The seven factors that researchers pinpointed as risk factors for having back pain following a spinal procedure were:

  1. Being a younger patient
  2. Being a female patient
  3. Having a higher preoperative back or neck pain score
  4. Preoperative daily use of opioids
  5. Having surgery on three or more spinal segments
  6. Surgery involving fusion
  7. Higher depression score on the patient questionnaire

The first two points aren’t really modifiable, but it should serve as an indication that it’s important to take care of your body in your youth. Destroying it with poor posture and unhealthy habits can lead to lifelong pain.
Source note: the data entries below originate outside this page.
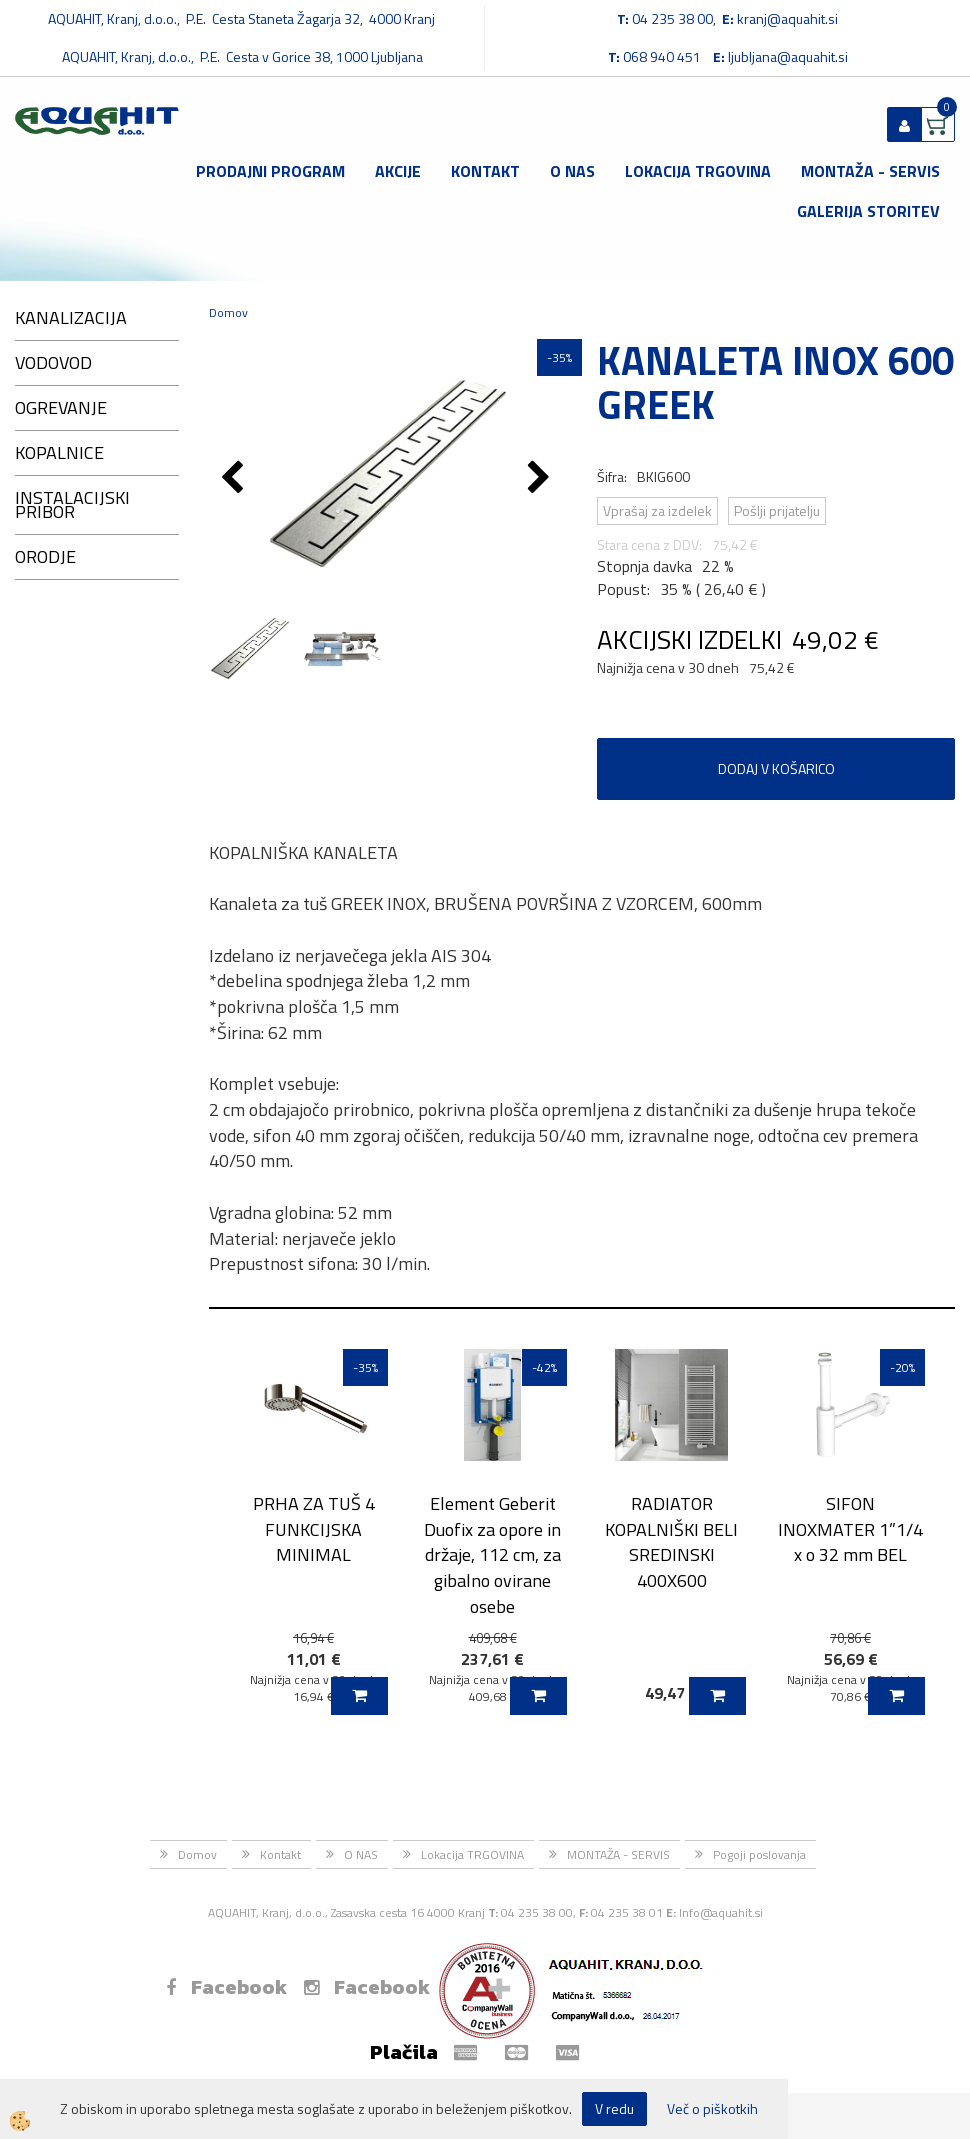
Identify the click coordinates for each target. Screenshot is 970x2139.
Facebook (226, 1987)
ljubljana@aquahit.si (788, 56)
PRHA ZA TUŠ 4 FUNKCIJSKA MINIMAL (314, 1529)
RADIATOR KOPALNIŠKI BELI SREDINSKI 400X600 (671, 1542)
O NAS (572, 171)
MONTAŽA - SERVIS (870, 171)
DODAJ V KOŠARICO (776, 768)
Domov (228, 312)
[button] (541, 479)
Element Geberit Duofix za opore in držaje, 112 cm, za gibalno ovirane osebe (492, 1555)
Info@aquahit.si (721, 1912)
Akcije (398, 171)
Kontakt (485, 171)
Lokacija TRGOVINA (698, 171)
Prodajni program (270, 171)
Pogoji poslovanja (759, 1854)
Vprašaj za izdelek (657, 510)
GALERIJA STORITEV (868, 211)
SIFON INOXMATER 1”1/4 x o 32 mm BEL (850, 1529)
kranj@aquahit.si (787, 18)
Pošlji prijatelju (777, 510)
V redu (614, 2108)
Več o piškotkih (712, 2109)
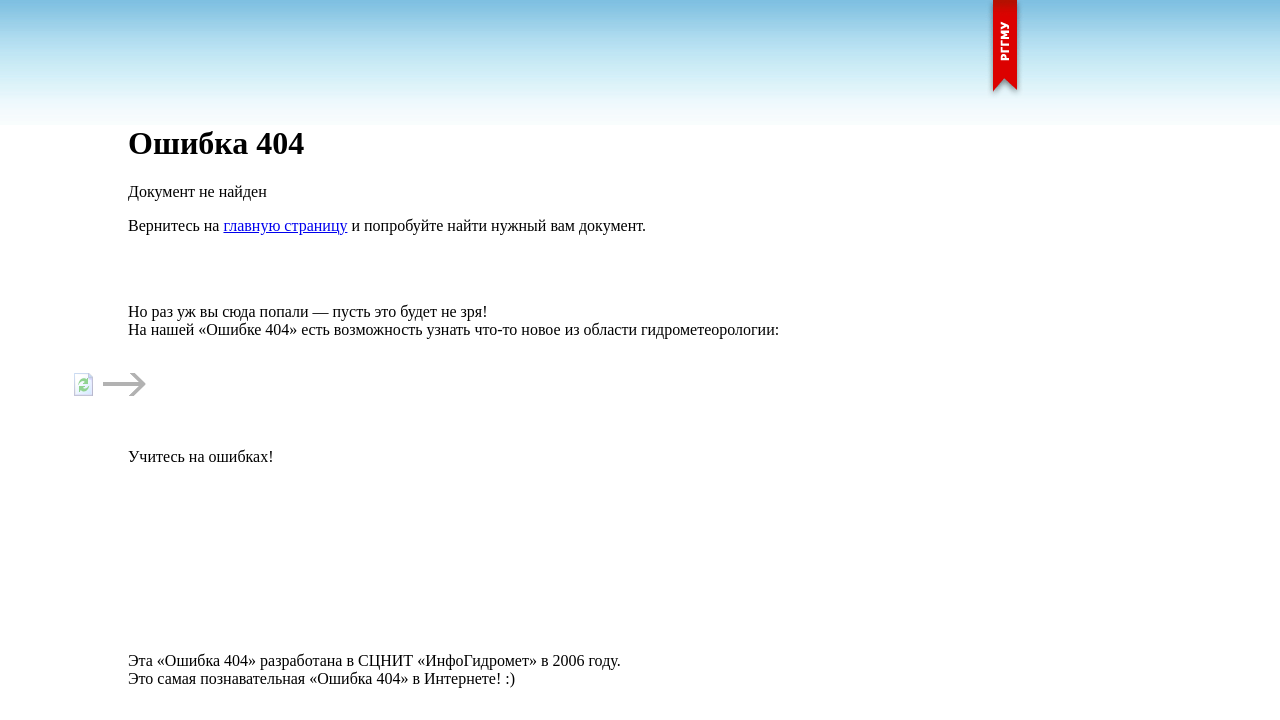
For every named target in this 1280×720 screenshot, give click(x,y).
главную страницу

Let’s take a look at the modifiable risk factors and see what patients can do to prevent these factors from contributing to post-op pain.

  • Having a Higher Pre-Op Pain Score – This speaks to the importance of working towards good overall health even if you have back pain. Still continue to get regular exercise and eat a healthy diet to try and control pain before surgery as best you can.
  • Preoperative Daily Opioid Use – Likely the most controllable of factors, work with your care team to successfully lower or eliminate your preoperative opioid use. Instead, opt for other forms of pain control, like through stretching, strength training and physical therapy.
  • Surgery on 3+ Segments – Again, this suggests it’s important to take care of your spine as best you can with exercise and diet so that you don’t need a more invasive surgery, but it also speaks to the need to talk to a doctor about back pain before it snowballs into a larger problem. Don’t let a small back issue turn into multi-level spine surgery because you continued your activities as normal.
  • Surgery Involving Fusion – Disc replacement operations can help prevent the need for a fusion, but if you need to undergo segmental fusion, trust your surgery to a specialist like Dr. Sinicropi who has thousands of spinal surgeries under his belt.
  • Preoperative Depression Score – Finally, it’s important for physicians and care teams to monitor the mental health of their patients, not just their physical health. Counseling and cognitive therapy can help patients reach a better headspace and actually improve physical outcomes after surgery.